Tomorrow isn’t just Tuesday 9 May. It’s also annual Budget day, when the government announces its plans to spend our taxes.
All eyes will be on property investment, which is current over-capacity for older Australians. Yet experts believe the Budget will offer little relief to those priced out of the property market.
According to ABC business editor, Ian Verrender, for example, “everyone agrees” the Australian property market is a bubble, yet this realisation has come too late. By too late, he means the banks are now excessively reliant on mortgages. So if, for instance, if property prices plummeted as a result of making them more affordable, which can only be done drastically, said Verrender (say, through abolishing negative gearing), once rates eventually rise or we are hit by an external economic blow, many will be unable to service their mortgages.

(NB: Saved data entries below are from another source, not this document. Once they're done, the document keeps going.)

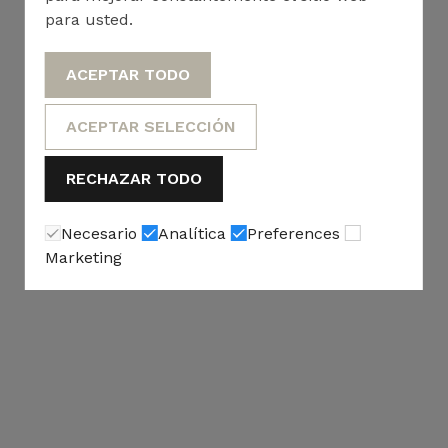
para usted.
ACEPTAR TODO
ACEPTAR SELECCIÓN
RECHAZAR TODO
Necesario
Analítica
Preferences
Marketing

The banks, which derive a large chunk of their funds through mortgages, and are lynchpins of Australia’s economy, would fail. The public, banks’ investors, would suffer, and the country would fall into a deep recession.
This is perhaps better explained via illustration. Although the below diagram depicts the subprime mortgage crisis in the US in 2008, which had different causal factors, the effects of an Australian property bust would be similar.
So all this means is, if you’re a prospective first home-buyer, don’t expect a grant or an allowance to use super funds for property purchases anytime soon, or perhaps ever.